He’s an artist, not a doctor, but when the pandemic hit, Zimbabwean stone sculptor David Ngwerume immediately knew he had a role to play in preventing its spread.
“When Covid-19 struck the world, I found myself having a calling,” the 41-year-old says. “I was compelled - I had a duty to play my part in documenting and fighting the pandemic.”
At first he used his work to encourage people to wear masks: “In all of the confusion at the beginning, I produced a sculpture on masking up and displayed that piece and showed it to the world through my social media platforms. It captured attention from around the globe.”
But if face masks were contentious, that was nothing compared to the controversy and misinformation that accompanied the global rollout of the Covid-19 vaccine. Africa has struggled with the dual challenge of a lack of supplies and high levels of vaccine hesitancy, stoked by viral myths and misconceptions.
In Zimbabwe, just 29 per cent of people have had one dose of the vaccine, but that rate is higher than the continent as a whole, at 18 per cent.
It is here art has a crucial role to play, Ngwerume says: “The modes of communication that we are using to promote vaccination seem to be authoritarian, they seem to be - you know - forcing people. But imagine if that is portrayed in art, and somebody gets to understand that this is what we are calling for, you freeze them for a moment and they are able to think about it.”
Resistance to mask mandates, pandemic lockdowns or the vaccine are rooted in genuine fears, especially among those who feel marginalized, Ngwerume believes, and art gives scope for building an effective counter-narrative.
His sculpture ‘Arms’ in polished black springstone depicts a person receiving the jab, a half-torso unidentifiable as male or female, black or white. A pair of disembodied hands suspended in the air are administering the shot.

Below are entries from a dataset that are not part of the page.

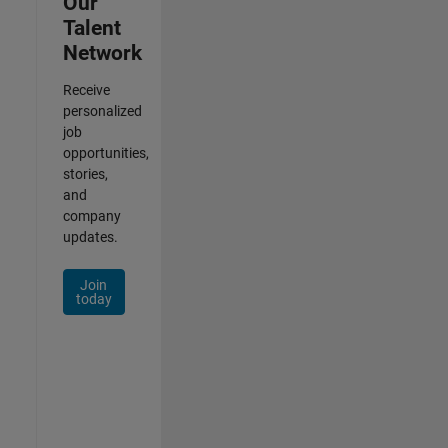
Our
Talent
Network
Receive
personalized
job
opportunities,
stories,
and
company
updates.
Join
today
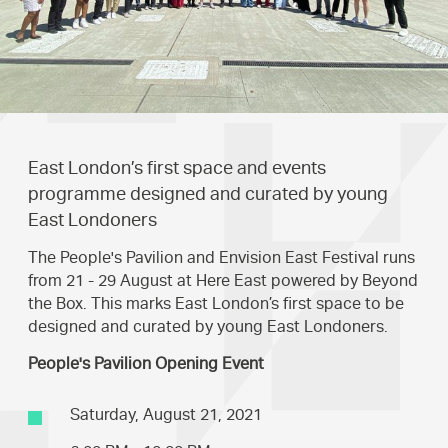
East London’s first space and events
programme designed and curated by young
East Londoners
The People's Pavilion and Envision East Festival runs
from 21 - 29 August at Here East powered by Beyond
the Box. This marks East London’s first space to be
designed and curated by young East Londoners.
People's Pavilion Opening Event
Saturday, August 21, 2021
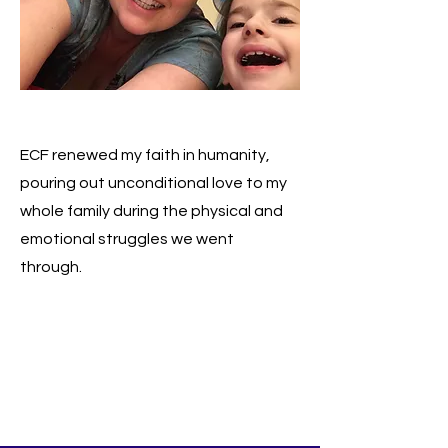
ECF renewed my faith in humanity,
pouring out unconditional love to my
whole family during the physical and
emotional struggles we went
through.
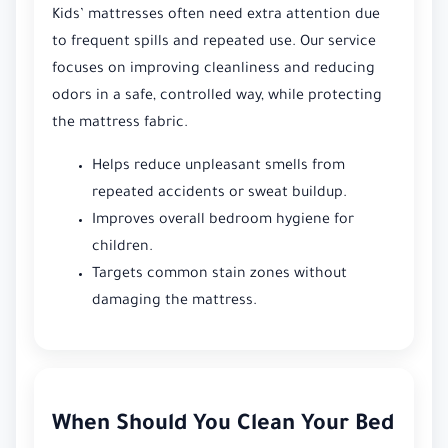
Kids’ mattresses often need extra attention due
to frequent spills and repeated use. Our service
focuses on improving cleanliness and reducing
odors in a safe, controlled way, while protecting
the mattress fabric.
Helps reduce unpleasant smells from
repeated accidents or sweat buildup.
Improves overall bedroom hygiene for
children.
Targets common stain zones without
damaging the mattress.
When Should You Clean Your Bed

“People tend to despise good initiatives, dismissing them as something that pertains to a certain race, gender, or a certain tribe – usually not theirs. So I thought that I should present a neutral figure around the vaccine, because I was trying to peel back the religious barriers, the traditional barriers, the gender barriers, and try to portray that this vaccine is for you - for humanity.”

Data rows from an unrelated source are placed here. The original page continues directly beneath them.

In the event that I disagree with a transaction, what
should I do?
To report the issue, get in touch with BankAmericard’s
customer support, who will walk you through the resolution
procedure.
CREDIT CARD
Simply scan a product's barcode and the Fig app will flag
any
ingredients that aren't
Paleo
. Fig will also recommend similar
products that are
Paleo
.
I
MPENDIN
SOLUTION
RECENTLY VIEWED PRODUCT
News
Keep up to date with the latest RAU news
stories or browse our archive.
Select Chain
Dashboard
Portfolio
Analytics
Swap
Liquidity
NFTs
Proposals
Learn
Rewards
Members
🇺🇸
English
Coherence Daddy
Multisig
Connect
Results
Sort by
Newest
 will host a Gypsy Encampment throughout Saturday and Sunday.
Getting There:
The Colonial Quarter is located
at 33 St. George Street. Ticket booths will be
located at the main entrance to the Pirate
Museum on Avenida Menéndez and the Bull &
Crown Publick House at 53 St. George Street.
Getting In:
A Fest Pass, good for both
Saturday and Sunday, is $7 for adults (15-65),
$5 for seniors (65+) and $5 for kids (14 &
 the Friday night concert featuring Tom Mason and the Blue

Ngwerume knew from the third form at school in rural northeastern Zimbabwe that he wanted to be an artist. His father helped to nurture his talent but also advised him to pursue a professional career alongside his art.
As a young man he was an apprentice to the sculptor Cosmos Muchenje, won a scholarship to study art history in Oslo and also graduated from law school in Harare. Now he has his own law practice. His work as an attorney, far from distracting him from his creative work, has informed it, he says.
“Being involved in society as an attorney has been pivotal, allowing me to grasp knowledge about the world that I can translate into my art,” Ngwerume says. He takes his legal cases in the morning; in the afternoons he is at his studio in the Harare suburb of Greendale, where he is locked in a battle with municipal authorities to have told him to move his work elsewhere.
His Covid collection includes “The New Normal’’, a masked woman carved from black granite – her profile chiseled from black granite in a shape resembling an African map.
“Unto the Third Wave”, a sculpture illustrating Zimbabwe’s surge of infections in mid-2021, has been selected for display at the Beijing International Art Biennale, and has already been shipped to China. Covid restrictions and other issues have prevented him from accompanying the piece, Ngwerume says.
Ngwerume is self-funding and bemoans a lack of resources for his art. His ambition now is for a commercial tie-up with some of the big vaccine manufacturers or even the World Health Organisation: the sculptor believes his art will help to win round those still dubious about getting a Covid-19 jab.
“Imagine that if Pfizer, Moderna, Johnson & Johnson, BioNTech … all these companies come together. We could work together on demystifying the myths that are hampering vaccination across the world using a different approach. Because laws and mandates and advertising don’t work.
“As a world, we have failed to convince everybody so we must come up with something that relates to people in a different kind of message.”